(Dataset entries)
Start of Block

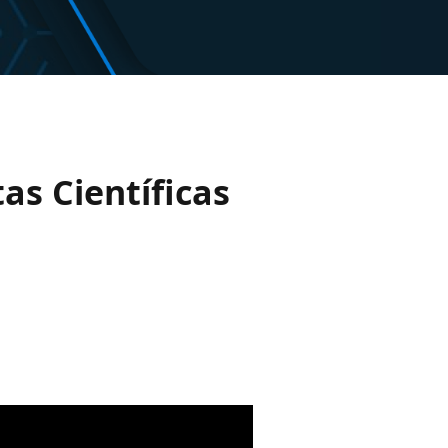
s Científicas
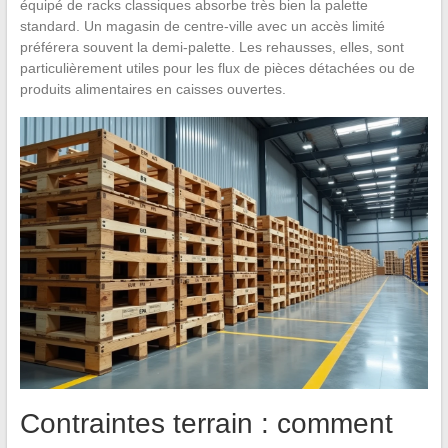
équipé de racks classiques absorbe très bien la palette
standard. Un magasin de centre-ville avec un accès limité
préférera souvent la demi-palette. Les rehausses, elles, sont
particulièrement utiles pour les flux de pièces détachées ou de
produits alimentaires en caisses ouvertes.
Contraintes terrain : comment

End of Block

Print, word for word, every entry shown above; the pictures stay out.

## [EXERCISE ANSWER]
s Científicas
équipé de racks classiques absorbe très bien la palette
standard. Un magasin de centre-ville avec un accès limité
préférera souvent la demi-palette. Les rehausses, elles, sont
particulièrement utiles pour les flux de pièces détachées ou de
produits alimentaires en caisses ouvertes.
Contraintes terrain : comment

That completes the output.